Rainbow grabbed her tablet and followed her back to the spacious office. She didn’t mind being summoned. In fact, it gave her a chance to stare out the windows for a bit. The leaves were just beginning to populate the trees. It was spring. And Rainbow couldn’t be happier.

Winters in Maryland could be a cruel affair, full of snow, wind and desperation. Okay, technically the desperation had nothing to do with the weather, but desperate was how Rainbow had felt since that miserable day two months ago.

Her boss was prattling on about some client of theirs. Rainbow knew she should pay attention but a beautiful flock of birds was flying past the window and so when her boss said, “Are you listening to me,” she merely smiled and nodded.

“So what did I just tell you?” Rainbow snapped back to reality and realized she hadn’t heard a single word that Robin had said. “You have no idea, do you? What’s wrong with you these days? You were so on top of things and now you can’t even be bothered to pay attention.”

“Do you really want to know?” Rainbow asked, hoping she’d say no.

“Yes, Rainbow, I do. Because if your performance keeps sliding downhill like it has for the past couple of months …”

“Fine. I’ll tell you.” Rainbow took a deep breath. “I’m sorry this is affecting my work. It’s a … personal matter.”

She hoped that explanation would be enough. Instead, Robin just stood up, walking around to the front of her desk and leaned on it, still staring at her obviously unstable employee.

“Well?” she asked.

“My boyfriend and I broke up.” Perhaps the simple version would be enough.

“Details. I want details.”

And, perhaps not.

“I caught him in bed with another woman. And I haven’t been the same since.” There. She’d said it.

“Oh, you poor baby,” Robin said, reaching down to pat her hand as it rested upon her notebook. “I had no idea. I’m so sorry. Take the day off. Take the week off. Do whatever you need to do to heal the wound. Come back when you’re better.”

And just like that, she was dismissed. So she stood up and returned to her desk, yanked her purse from the drawer, pulled her coat from the back of her chair and walked out.

She didn’t want to go home. Home was where it had happened. Home was where she saw his face every single time she closed her eyes. That sweet face … No, he wasn’t sweet. When she had crossed paths with him at the tender age of 19, she thought she had died and gone to heaven. Gorgeous and sexy in a Greek god way, he could make people swoon just to gaze upon him. But no, he was definitely not sweet.
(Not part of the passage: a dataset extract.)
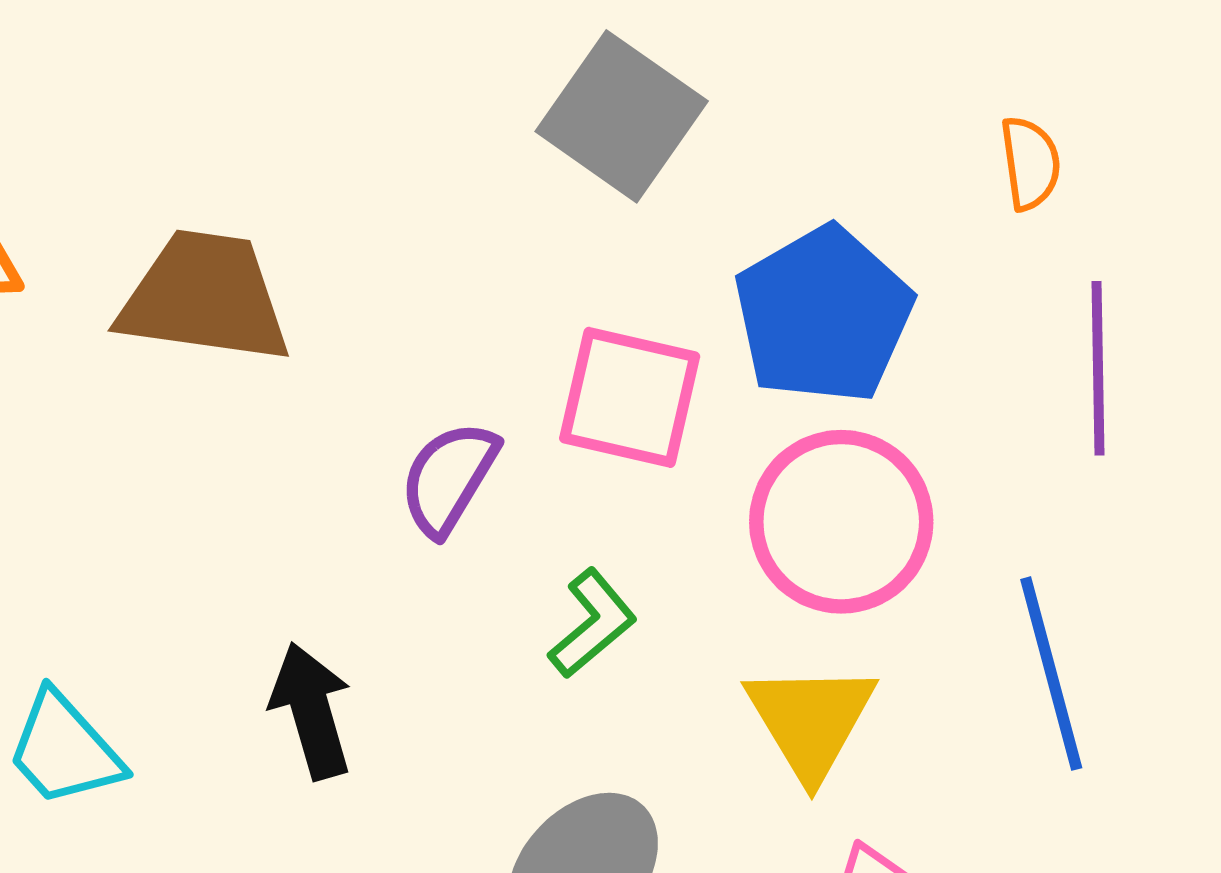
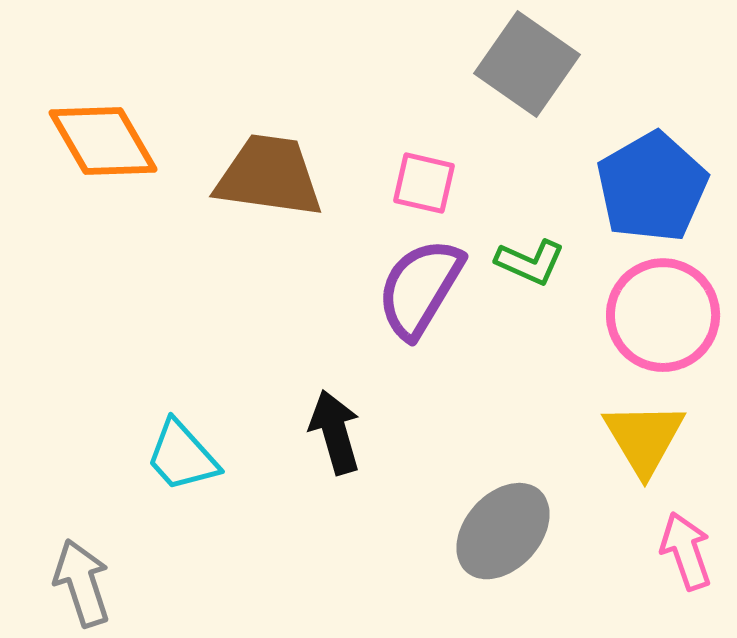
pink square: (630, 397) -> (424, 183), moved, size x0.7
purple semicircle: (449, 478) -> (420, 288), size x1.4
green L-shape: (592, 624) -> (530, 262), moved, turned 64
Shaking thoughts of him from her mind, she decided that perhaps a little shopping trip would help. It used to work for her mother, at any rate. Rainbow drove her aging Honda to the nearby town center. She wished she hadn’t kicked all her friends to the curb just because Mark didn’t like them. She missed having girl chats. But, then again, Mark hadn’t liked anyone, but her. That, alone, should have told her something was off. What kind of man never wants to leave his apartment, or in this case, her apartment.

Strolling the town center at 2:30 in the afternoon was different than hitting it at hot times. Only a few mothers with strollers full of babies and a couple of senior citizens dotted the through-fare. Jewelry! Isn’t that the answer to every girl’s dilemma?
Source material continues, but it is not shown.